Com "cinema do verbo", senegalês promove curto-circuito em tradições

TIAGO MATA MACHADO
CRÍTICO DA FOLHA

Desde que, há 40 anos, o senegalês Ousmane Sembene descobriu que era louco o suficiente para se propor a fazer cinema, a eterna utopia de um "cinema africano" começou a se tornar um pouco menos delirante.
Se a "experiência Sembene" se confunde com a história da cinematografia africana foi porque, mais do que a proeza de fazer cinema (filmes esparsos, feitos contra as piores condições), ele soube expressar, para além dos clichês coloniais e neocoloniais de africanidade, a originalidade primeira dessa cinematografia, a fala.
"Moolaadé" é seu mais recente milagre. O título é uma dessas palavras que, na obra de Sembene, ganham um inesperado teor político. "Moolaadé" é a palavra que a protagonista, Mãe Callé, evoca para proteger quatro crianças da "purificação", a cerimônia religiosa (traumática, no mínimo) em que os senegaleses islamizados mutilam o clitóris das filhas.
"Moolaadé", como descobrimos aos poucos, é o nome de uma entidade religiosa anterior à islamização do Senegal.

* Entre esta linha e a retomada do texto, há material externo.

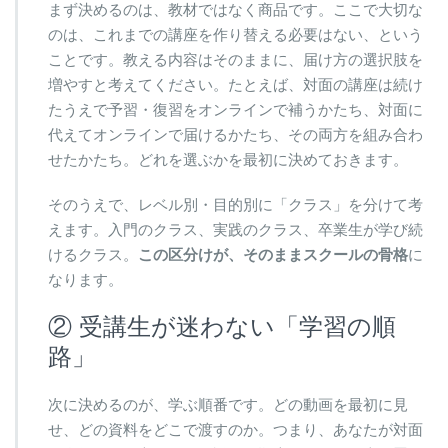
まず決めるのは、教材ではなく商品です。ここで大切な
のは、これまでの講座を作り替える必要はない、という
ことです。教える内容はそのままに、届け方の選択肢を
増やすと考えてください。たとえば、対面の講座は続け
たうえで予習・復習をオンラインで補うかたち、対面に
代えてオンラインで届けるかたち、その両方を組み合わ
せたかたち。どれを選ぶかを最初に決めておきます。
そのうえで、レベル別・目的別に「クラス」を分けて考
えます。入門のクラス、実践のクラス、卒業生が学び続
けるクラス。
この区分けが、そのままスクールの骨格
に
なります。
② 受講生が迷わない「学習の順
路」
次に決めるのが、学ぶ順番です。どの動画を最初に見
せ、どの資料をどこで渡すのか。つまり、あなたが対面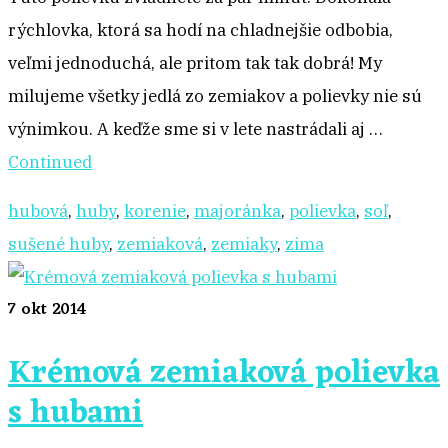
rýchlovka, ktorá sa hodí na chladnejšie odbobia,
veľmi jednoduchá, ale pritom tak tak dobrá! My
milujeme všetky jedlá zo zemiakov a polievky nie sú
výnimkou. A keďže sme si v lete nastrádali aj …
Continued
hubová
,
huby
,
korenie
,
majoránka
,
polievka
,
soľ
,
sušené huby
,
zemiaková
,
zemiaky
,
zima
7
okt 2014
Krémová zemiaková polievka
s hubami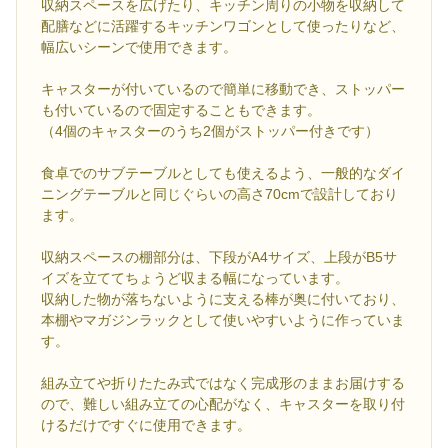
収納スペースを広げたり、キッチン周りの小物を収納して
配膳などに活躍するキッチンワゴンとして使ったりなど、
幅広いシーンで使用できます。
キャスターが付いているので簡単に移動でき、ストッパー
も付いているので固定することもできます。
（4個のキャスターのうち2個がストッパー付きです）
食卓でのサブテーブルとしても使えるよう、一般的なダイ
ニングテーブルと同じぐらいの高さ70cmで設計しており
ます。
収納スペースの棚部分は、下段がA4サイズ、上段がB5サ
イズを立ててちょうど収まる幅になっています。
収納した物が落ちないように支える棒が奥に付いており、
本棚やマガジンラックとして使いやすいように作っていま
す。
組み立てや折りたたみ式ではなく完成形のままお届けする
ので、難しい組み立ての心配がなく、キャスターを取り付
けるだけですぐに使用できます。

Ao invocá-la, Mãe Callé atiça contra si o poder das dogmáticas autoridades islâmicas, instalando um conflito cultural e religioso no seio de sua comunidade, ambiente ideal para Sembene desenvolver o seu já consagrado "cinema do verbo".

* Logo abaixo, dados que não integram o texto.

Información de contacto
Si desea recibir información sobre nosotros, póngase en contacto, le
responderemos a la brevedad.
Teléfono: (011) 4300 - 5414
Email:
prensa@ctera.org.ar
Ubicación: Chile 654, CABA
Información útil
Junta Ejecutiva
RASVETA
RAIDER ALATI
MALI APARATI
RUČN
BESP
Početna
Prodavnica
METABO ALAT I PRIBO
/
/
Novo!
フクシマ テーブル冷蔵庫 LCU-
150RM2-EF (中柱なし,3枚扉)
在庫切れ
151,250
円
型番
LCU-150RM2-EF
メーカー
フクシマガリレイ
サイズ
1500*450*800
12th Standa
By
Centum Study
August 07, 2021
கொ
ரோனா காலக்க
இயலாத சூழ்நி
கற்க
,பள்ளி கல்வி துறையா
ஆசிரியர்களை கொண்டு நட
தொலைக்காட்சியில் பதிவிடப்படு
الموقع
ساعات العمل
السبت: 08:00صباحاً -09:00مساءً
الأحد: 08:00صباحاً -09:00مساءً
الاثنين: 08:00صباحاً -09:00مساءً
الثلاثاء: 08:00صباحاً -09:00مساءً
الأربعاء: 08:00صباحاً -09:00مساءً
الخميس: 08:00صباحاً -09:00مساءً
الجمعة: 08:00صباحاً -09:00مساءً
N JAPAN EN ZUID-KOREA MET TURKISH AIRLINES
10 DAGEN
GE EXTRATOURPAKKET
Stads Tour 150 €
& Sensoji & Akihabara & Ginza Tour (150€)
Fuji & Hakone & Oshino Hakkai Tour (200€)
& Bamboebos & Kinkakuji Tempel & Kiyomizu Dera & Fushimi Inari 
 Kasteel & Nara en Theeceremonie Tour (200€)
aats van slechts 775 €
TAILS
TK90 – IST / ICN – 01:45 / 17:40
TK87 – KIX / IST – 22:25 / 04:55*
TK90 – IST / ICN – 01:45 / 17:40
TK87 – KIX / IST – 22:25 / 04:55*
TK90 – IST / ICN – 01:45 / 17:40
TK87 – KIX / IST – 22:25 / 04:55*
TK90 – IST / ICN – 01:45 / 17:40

Contra a lei escrita do Alcorão, Sembene evoca sempre a liberdade da tradição oral africana. Callé é descendente, nesse sentido, da princesa de "Ceddo" (obra-prima de 1977, censurada pelo regime islâmico), heroína da resistência cultural ao islã. A exemplo dela, Callé toma para si a missão de restituir à palavra falada o seu valor de lei, uma política que visa fazer frente aos dogmas impostos pelas autoridades masculinas do islã.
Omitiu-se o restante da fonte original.